→ **Records for this task**
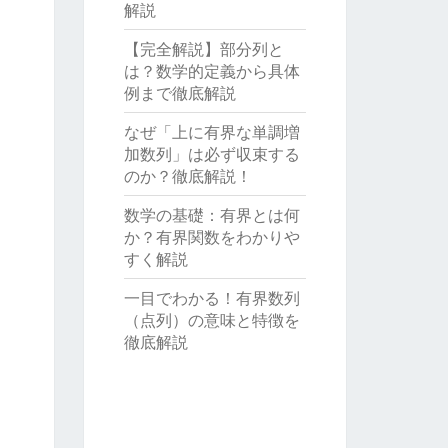
解説
【完全解説】部分列と
は？数学的定義から具体
例まで徹底解説
なぜ「上に有界な単調増
加数列」は必ず収束する
のか？徹底解説！
数学の基礎：有界とは何
か？有界関数をわかりや
すく解説
一目でわかる！有界数列
（点列）の意味と特徴を
徹底解説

→ **Exercise requirements**
In the copy, include every line of the records exactly and none of the images.

→ **Expected output**
解説
【完全解説】部分列と
は？数学的定義から具体
例まで徹底解説
なぜ「上に有界な単調増
加数列」は必ず収束する
のか？徹底解説！
数学の基礎：有界とは何
か？有界関数をわかりや
すく解説
一目でわかる！有界数列
（点列）の意味と特徴を
徹底解説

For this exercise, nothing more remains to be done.